Berlin, Deutsche Oper, "Marie Victoire", Ottorino Respighi, 09.04.2009

  • Der Name des Komponisten Ottorino Respighi (er wurde 1879 in Bologna geboren und starb 1936 in Rom) ist dem breiteren Publikum vor allem wegen seiner symphonischen Dichtungen über römische Brunnen, die Pinien der Stadt Rom und der römischen Feste vertraut geblieben. Auch sein Ballett „La boutique fantasque“ nach Motiven von Gioacchino Rossini oder seine „Antiche Danze ed Arie” dürften noch zu den bekannteren Werken des italienischen Komponisten zählen.


    Bei seinen insgesamt zehn Opern sieht das ganz anders aus. Wer kennt schon die komische Oper „Re Enzo“ aus dem Jahr 1905, die musikalische Tragödie „Semirama“ aus dem Jahr 1910 oder gar das Mysterienspiel „Maria egiziaca“, das 1932 in New York uraufgeführt wurde? Allein die lyrische Komödie „Belfagor“ (1922, eine Geschichte um einen reichlich skurrilen Teufel und eine clevere, junge Frau) und die Oper „La Fiamma“ (1934 in Rom uraufgeführt, eine Dreiecksgeschichte um Kreuzritter und Hexenwahn, die im 7. Jahrhundert in Ravenna spielt) sind durch Einspielungen der ungarischen Produktionsfirma „Hungaroton“ aus den 80er Jahren, prominent mit Ilona Tokody, Péter Kelen, Lajos Miller und Sylvia Sass besetzt, es dirigiert jeweils Lamberto Gardelli, nicht gänzlich unbekannt geblieben.


    Die kurz vor dem ersten Weltkrieg entstandene Respighi-Oper „Marie Victoire“ erlebte allerdings noch nicht einmal zu Lebzeiten des Komponisten ihre Uraufführung.

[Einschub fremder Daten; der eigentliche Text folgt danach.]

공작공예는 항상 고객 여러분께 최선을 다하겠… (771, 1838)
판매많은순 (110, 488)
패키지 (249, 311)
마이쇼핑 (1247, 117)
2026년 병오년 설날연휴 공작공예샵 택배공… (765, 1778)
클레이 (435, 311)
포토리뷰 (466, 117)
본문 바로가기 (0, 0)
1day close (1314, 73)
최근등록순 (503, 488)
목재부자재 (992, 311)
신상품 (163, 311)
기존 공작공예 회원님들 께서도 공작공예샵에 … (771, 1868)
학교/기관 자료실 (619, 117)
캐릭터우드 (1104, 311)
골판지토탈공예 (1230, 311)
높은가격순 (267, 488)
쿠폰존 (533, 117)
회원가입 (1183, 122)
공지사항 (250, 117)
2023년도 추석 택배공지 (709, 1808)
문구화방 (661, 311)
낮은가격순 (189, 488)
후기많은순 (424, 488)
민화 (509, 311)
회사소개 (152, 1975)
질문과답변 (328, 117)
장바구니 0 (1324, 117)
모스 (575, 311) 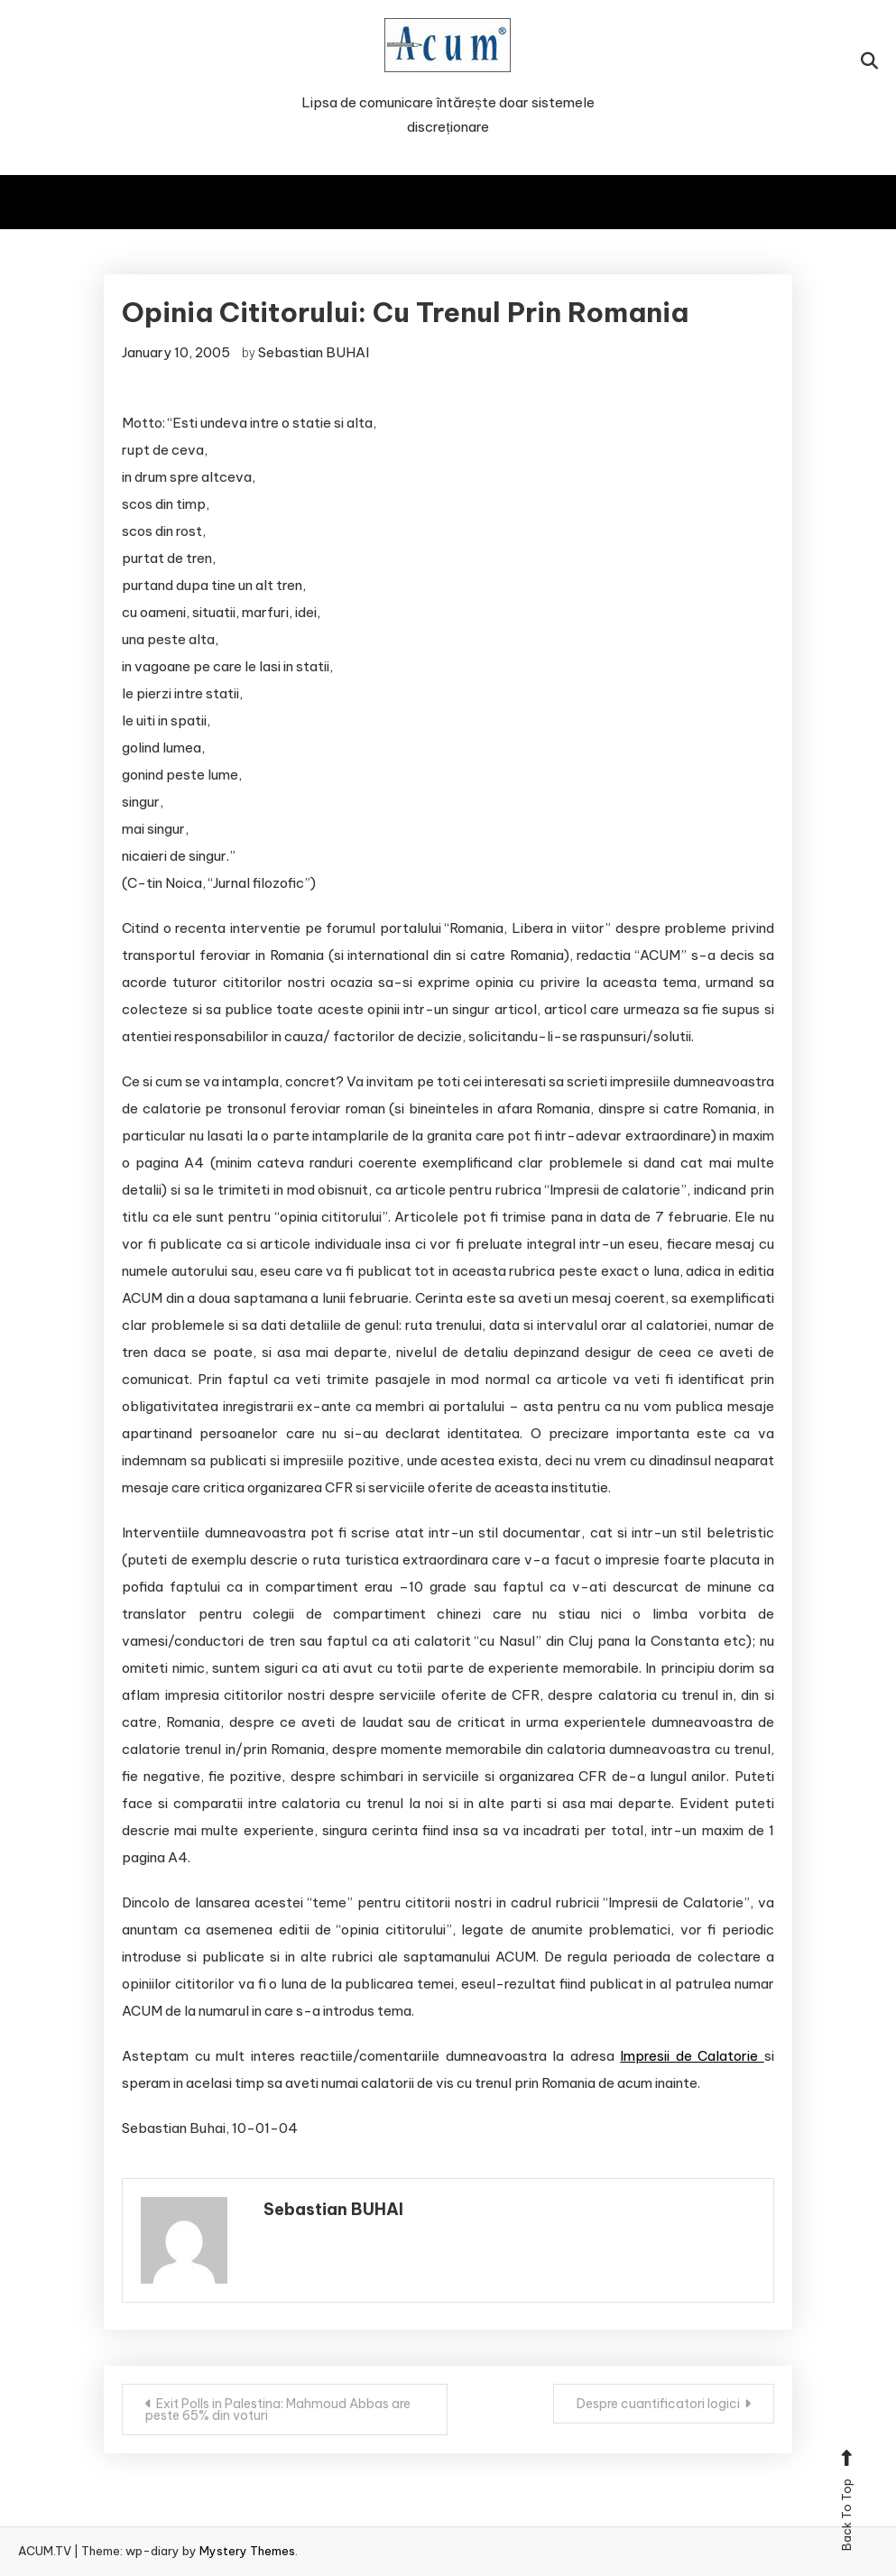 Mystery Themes (247, 2551)
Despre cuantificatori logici (658, 2404)
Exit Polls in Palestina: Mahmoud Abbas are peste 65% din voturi (278, 2410)
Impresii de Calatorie (691, 2055)
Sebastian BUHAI (313, 352) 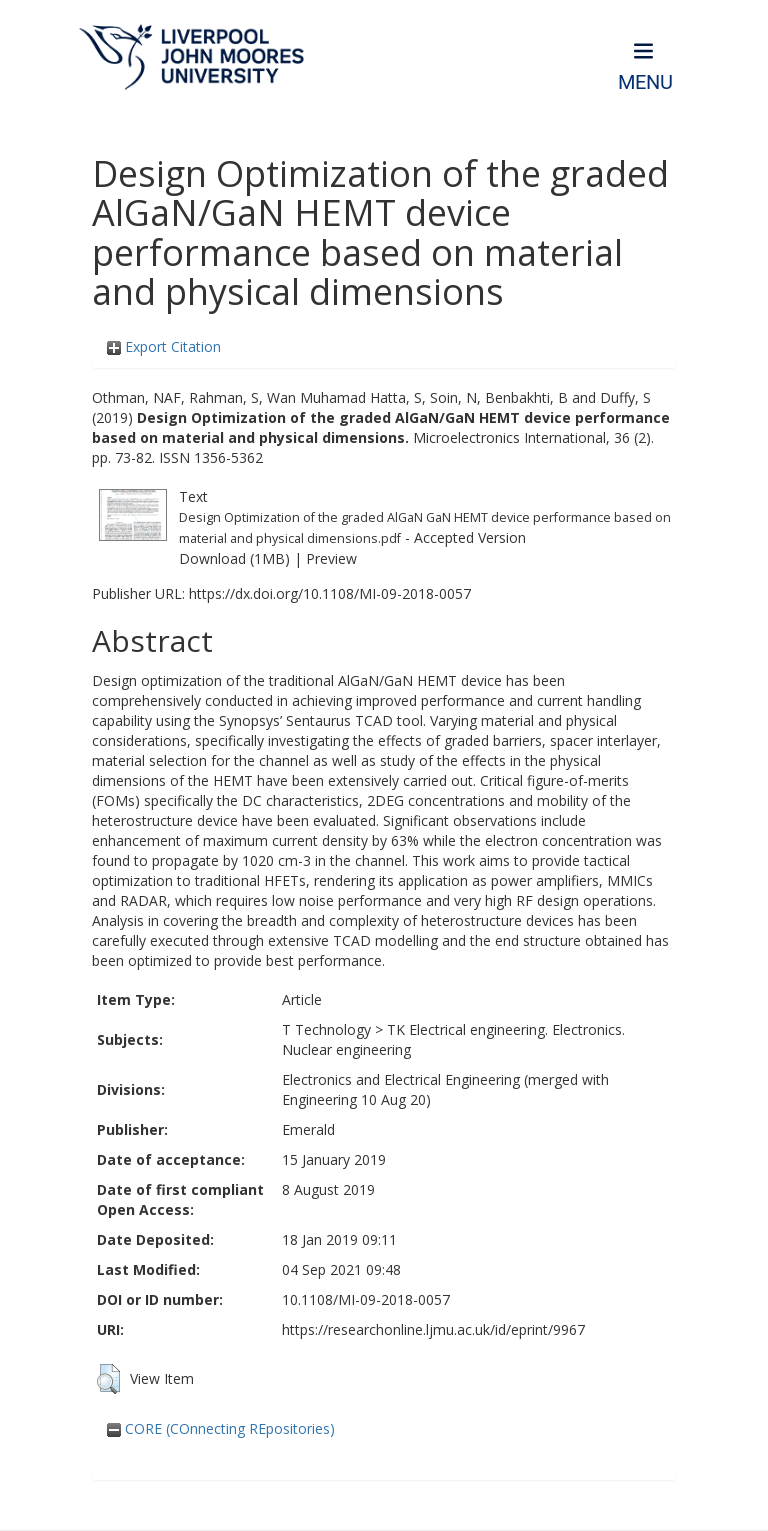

Diese war für 1914 in Rom vorgesehen und wurde dann um ein Jahr verschoben. Aber auch im Jahr 1915 kam es dann nicht mehr zu der vom Komponisten erhofften Uraufführung seiner Oper „Marie Victoire“. Respighi überwarf sich mit seinem Verleger Sonzogno und wechselte zu Ricordi. Der nahm zwar die „Marie Victoire“ in sein Programm auf, bemühte sich aber nicht darum, das Werk bei einer Bühne unter zu bringen. Erst am 27.01.2004 wurde die „Marie Victoire“, der Dirigent Gianluigi Gelmetti, der auch die späte Uraufführung dirigierte, hatte sich für diese Oper stark gemacht, in Rom zum ersten Mal gezeigt.


    Die Oper „Marie Victoire“ beruht auf dem gleichnamigen Schauspiel von Edmond Guiraud, das Respighi in der französischen Originalsprache vertonte – zu einer italienischen Übersetzung kam es nicht.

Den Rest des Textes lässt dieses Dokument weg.